Legislative Mandates for NIH Grant Awardees

February 18, 2014

The Legislative Mandates have been issued for FY 2014.

The intent of this Notice is to provide information on the following statutory provisions that limit the use of funds on NIH grant, cooperative agreement, and contract awards for FY2014.

It contains the usual familiar stuff, of pointed interest is the prohibition against using grant funds to promote the legalization of Schedule I drugs and the one that prohibits any lobbing of the government. With respect to the Schedule I drugs issue, for a certain segment of my audience, I remind you of the critical exception:

(8) Limitation on Use of Funds for Promotion of Legalization of Controlled Substances (Section 509)
“(a) None of the funds made available in this Act may be used for any activity that promotes the legalization of any drug or other substance included in schedule I of the schedules of controlled substances established under section 202 of the Controlled Substances Act except for normal and recognized executive-congressional communications. (b)The limitation in subsection (a) shall not apply when there is significant medical evidence of a therapeutic advantage to the use of such drug or other substance or that federally sponsored clinical trials are being conducted to determine therapeutic advantage.”

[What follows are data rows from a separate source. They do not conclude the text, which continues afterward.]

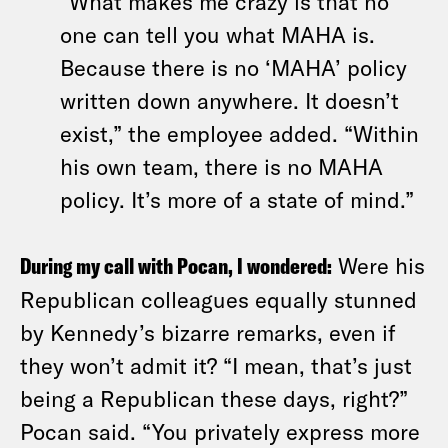
“What makes me crazy is that no
one can tell you what MAHA is.
Because there is no ‘MAHA’ policy
written down anywhere. It doesn’t
exist,” the employee added. “Within
his own team, there is no MAHA
policy. It’s more of a state of mind.”
During my call with Pocan, I wondered:
Were his
Republican colleagues equally stunned
by Kennedy’s bizarre remarks, even if
they won’t admit it? “I mean, that’s just
being a Republican these days, right?”
Pocan said. “You privately express more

I wouldn’t like to find out the hard way but I would presume this means that research into the medical benefits of marijuana, THC and/or other cannabinoid compounds are just fine. I seem to recall reading more than one paper listing NIH support that might be viewed in this light.

What I found more fascinating was a little clause that I had not previously noticed in the anti-lobbying section.

(3) Anti-Lobbying (Section 503)

(c) The prohibitions in subsections (a) and (b) shall include any activity to advocate or promote any proposed, pending or future Federal, State or local tax increase, or any proposed, pending, or future requirement or restriction on any legal consumer product, including its sale or marketing, including but not limited to the advocacy or promotion of gun control.”

there is also another stand-alone section in case you didn’t get the point:

(2) Gun Control (Section 217)
“None of the funds made available in this title may be used, in whole or in part, to advocate or promote gun control.”

I was sufficiently curious to go back through the years and found out that this language did not appear in the Notice for FY 2011 and was inserted for FY 2012. This was part of the “FY 2012 the Consolidated Appropriations Act, 2012 (Public Law 112-74) signed into law on December 23, 2011“. I didn’t bother to go back through the legislative history and try to figure out when the gun control part was added but it looks like something similar that affected the CDC appropriation was put into place in 1996.

So I guess we should have expected the anti-gun-control forces to get around to it eventually?

6 Responses to “Legislative Mandates for NIH Grant Awardees”

  1. dr24hours Says:

    I frankly can’t imagine why anyone doing medical or public health research would want to advocate for gun control anyway.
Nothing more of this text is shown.